Are you looking to train a custom classification model for Word, Excel, or PowerPoint documents? Currently, the Document Intelligence Studio doesn’t support this feature. However, in this blog, I’ll demonstrate how you can achieve it using the REST API.
Blogs
This blog is part in a series of blogs about the capabilities of the Azure Document Intelligence resource.
Requirements
- Azure ‘Document Intelligence’ or ‘Azure AI services multi-service account’ resource
- Azure ‘Storage account’
- Minimal of 10 Documents (5 per category, minimum of 2 categories)
- Postman
Word and Excel
At the moment of writing it is only possible to classify the following file types using the Document Intelligence Studio: .jfif .pjpeg .jpeg .pjp, .jpg .pdf .png .tif .tiff
In API versions 2024-02-29-preview, 2023-10-31-preview, and later you can train a custom classification model on Microsoft Office documents (.docx, .xlxs and .pptx), but only using the REST API.
Upload files
In the Azure portal navigate to your Storage account.
Create a new private container and upload your training documents. Upload the files to separate folders per category by using the advanced options.
Authorization and variables
Navigate to your Document Intelligence or multi-service resource in the Azure portal. Copy the values of both KEY1 and Endpoint for later use.
Open Postman and create a new blank collection. On the Authorization tab and set the following values:
- Authorization type: API Key
- Key: Ocp-Apim-Subscription-Key
- Value: The Authorization key (KEY1) value from the Document Intelligence resource
- Add to: Header
- endpointUrl: Add the Document Intelligence endpoint value
- version: Add the version of the API you would like to use. I am using version 2024-02-29-preview for this example.
Analyzing files
Before we can start training a custom classification model, we need to analyze all the training documents using the prebuild-layout model. This wil generate the .orc.json files needed to train the model. This cannot be done using the Document Intelligence portal.
It is done in 2 steps.
- Analyze the document
- Get the analyzed results
Step 1
Because we uploaded the files to a private container the files are not publicly available. In order for the Document Intelligence resource to access to the file we need to generate a SAS url. Navigate to your files in your Storage account. Select the first document and open the Generate SAS panel using the menu under the three dots (…). Leave all the settings on default and select Generate SAS token and URL
Copy the Blob SAS URL for later use.
Create a new POST request in Postman using the following url.
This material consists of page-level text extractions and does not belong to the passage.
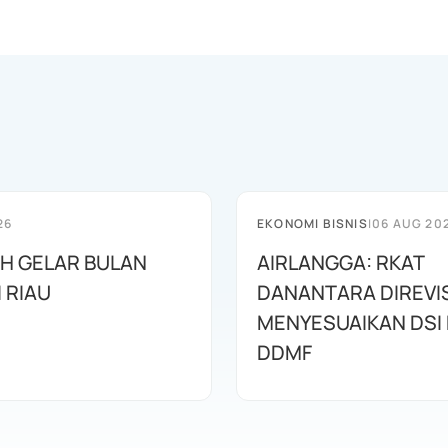
26
EKONOMI BISNIS
|
06 AUG 20
AH GELAR BULAN
AIRLANGGA: RKAT
I RIAU
DANANTARA DIREVIS
MENYESUAIKAN DSI
DDMF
{{endpointUrl}}/documentintelligence/documentModels/prebuilt-layout:analyze?api-version={{version}}
In the body of the request post the following Json as raw data and modify it with your data.
{
"urlSource": ""
}
When you send this request you will get a status 202 Accepted message. In the header of the message, you will find a GUID named ‘apim-request-id’. Copy this GUID for later in step 2.
Step 2
Create a new GET request in Postman using the following url. Make sure to change the <apim request id> tag with the GUID you copied in the last step. In the response of this second request you will get the analyzed content of the file. You can save this content using the … Save response to file option in Postman.
{{endpointUrl}}/documentintelligence/documentModels/prebuilt-layout/analyzeResults/?api-version={{version}}
Save the files with the same name as the original, but append the following extension to the original file name: .ocr.json. For example: If you analyzed a file named packinglist.docx, name the file packinglist.docx.ocr.json.
You need to analyze all 10 files using the steps above.
When you are done upload al the .ocr.json files in the same folder as the original files in the storage account.
Create the Custom model
Create a new POST request in Postman using the following url.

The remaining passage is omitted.